17 de febrero de 2012

A reina muerta, dama puesta







Aquel eclipse de amor duró hasta que el padre de Luisa la sacó del juego. Sin duda que recibió alguna queja del abandonado novio y cruzó ese dato con sus salidas imprevistas en pintas desacostumbradas y sus llegadas tarde con la ropa desordenada. Cuando ella le rindió cuentas y le dijo que perdía el semestre y que era inminente la cancelación de matrícula, su padre estimó que la situación era grave. Pero al explicarle ella que la verdadera razón era por andar con un amigo, y en muestra de sinceridad agregó que era negro, el hombre puso en el cielo un grito de espanto que pudiera escucharlo hasta su difunta madre. Luego hizo unas gestiones y en menos de un mes Luisa estaba instalada en Bogotá a la espera de empezar a estudiar en la Javeriana.

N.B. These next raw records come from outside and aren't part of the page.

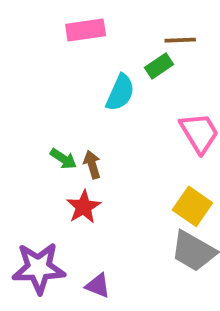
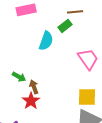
brown arrow: (92, 165) -> (34, 87), moved
yellow square: (192, 206) -> (87, 97), turned -30

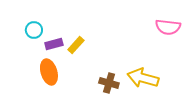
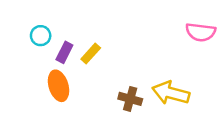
purple rectangle: (54, 44) -> (64, 52), turned -48

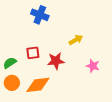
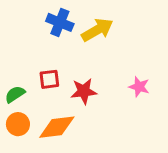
yellow arrow: (76, 40) -> (97, 30), moved, size x1.5
pink star: (93, 66) -> (139, 87), moved

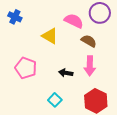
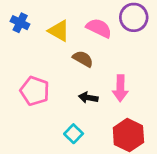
yellow triangle: (50, 36) -> (59, 31), moved
brown semicircle: (89, 41) -> (83, 59), moved

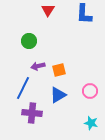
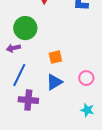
green circle: (29, 41) -> (25, 28), size x1.5
purple arrow: (38, 66) -> (13, 48), moved

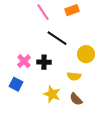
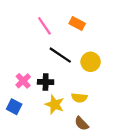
orange rectangle: (72, 10) -> (77, 24), turned 48
yellow circle: (86, 54) -> (91, 62), moved
yellow star: (52, 94) -> (55, 104), moved

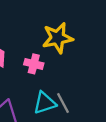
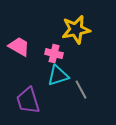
cyan triangle: (45, 103) -> (58, 76), moved

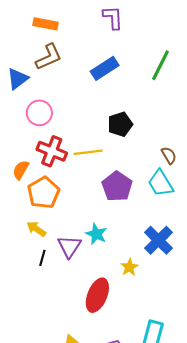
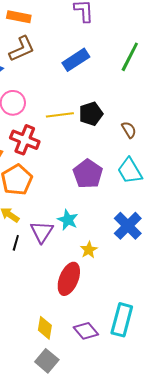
yellow line: (88, 152) -> (60, 115), moved
brown semicircle: (169, 155) -> (129, 130), moved
yellow star: (129, 267) -> (89, 250), moved

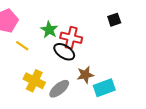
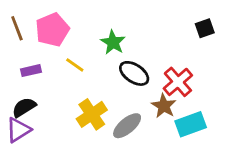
red cross: (71, 38) -> (178, 82), moved, turned 35
brown star: (85, 75) -> (164, 106), turned -30
yellow cross: (34, 81) -> (92, 114), turned 30

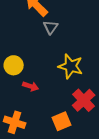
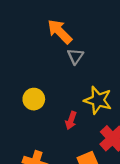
red arrow: (31, 86) -> (71, 120), moved, turned 91

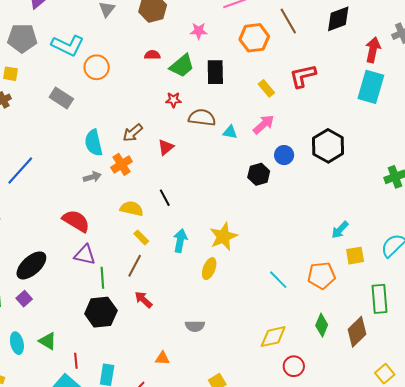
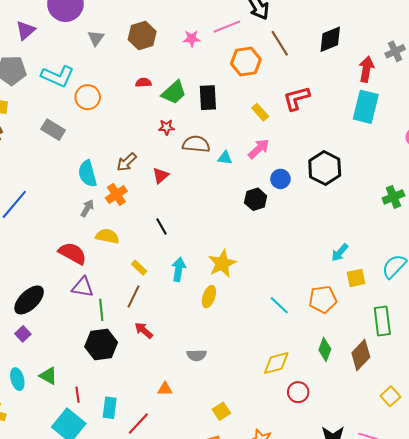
pink star: (199, 31) -> (192, 39), moved
gray arrow: (92, 177) -> (87, 208), turned -42
yellow semicircle: (132, 209) -> (107, 236), moved

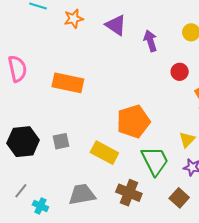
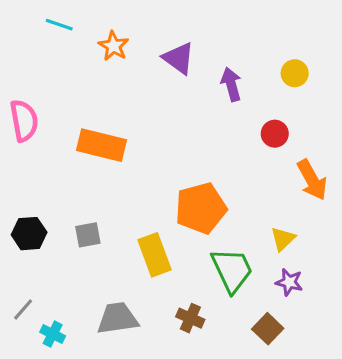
orange star: (74, 19) -> (114, 46), turned -30
black hexagon: (23, 142) -> (29, 234), size x0.7
yellow rectangle: (104, 153) -> (154, 255), turned 40
brown cross: (129, 193) -> (190, 318), size x0.7

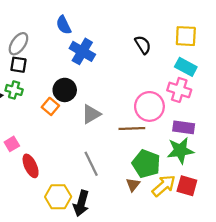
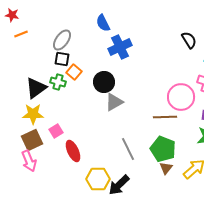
black semicircle: (143, 45) -> (189, 40), moved
blue cross: (82, 51) -> (120, 47), turned 35
orange square: (50, 106) -> (74, 72), moved
gray triangle: (91, 114) -> (114, 102), moved
green pentagon: (146, 164) -> (163, 149), moved
black arrow: (81, 203) -> (119, 185), turned 30

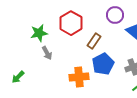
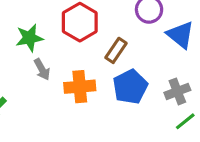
orange cross: (79, 77) -> (80, 87), moved

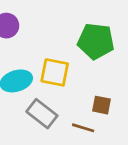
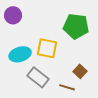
brown square: (102, 105) -> (80, 71), turned 32

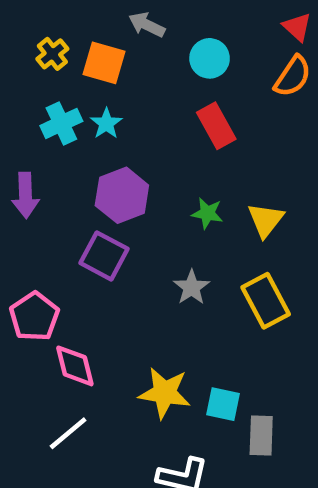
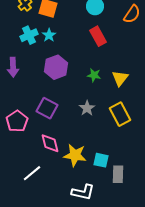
purple square: (104, 256) -> (47, 108), moved
pink diamond: (75, 366) -> (50, 143), moved

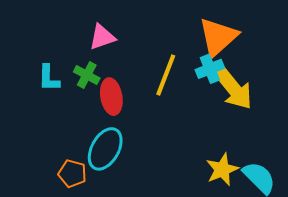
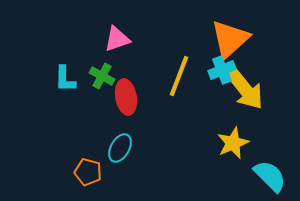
cyan ellipse: (105, 149) -> (120, 148), size x0.7
yellow star: (222, 169) -> (233, 143), moved

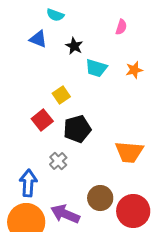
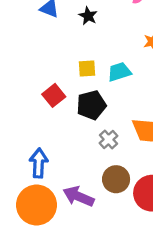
cyan trapezoid: (96, 68) -> (119, 72), moved, turned 145
yellow square: (61, 95) -> (87, 69), moved, turned 30
gray cross: (58, 161) -> (109, 139), moved

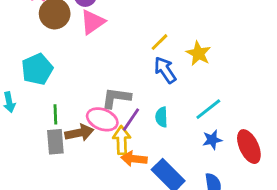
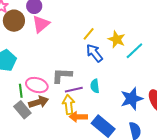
cyan line: (208, 109) -> (134, 51), moved
pink ellipse: (102, 119) -> (37, 85), moved
purple line: (131, 120) -> (74, 90), turned 48
blue star: (212, 140) -> (132, 99), size x1.6
gray rectangle: (55, 142) -> (22, 110), turned -30

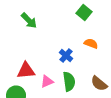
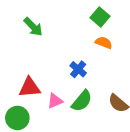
orange semicircle: (91, 44) -> (104, 43), moved
green semicircle: (69, 82) -> (82, 101), turned 48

La separación me sumió en la desesperación que se somatizó en mi cuerpo con fiebres y dolores. En mi casa, que una vez  fue su palacio y su guarida, yo veía su fantasma por la cocina, por la alcoba y por cada  rincón donde estuvimos juntos. En la noche la llamaba con la misma irritación con que un perro le ladra a la luna. Mamá, como toda negra supersticiosa, dedujo que me tenía enyerbado e invocó la ayuda de los ángeles, el poder de Dios, la sabiduría de Dios, el ojo de Dios, la palabra de Dios y todas las letanías de la coraza de San Patricio. Cuando creyó que la oración no surtía efecto, buscó una amiga suya para que hiciera uso de jaculatorias paganas, conjuros contra el maleficio y sahumerios que deshicieran el hechizo. Ante la persistencia de mis delirios, que seguían llamándola en mis pesadillas, mamá consideró que hasta la casa estaba tomada por su presencia y que la única manera de escapar de ella era mudarnos, incluso, de barrio.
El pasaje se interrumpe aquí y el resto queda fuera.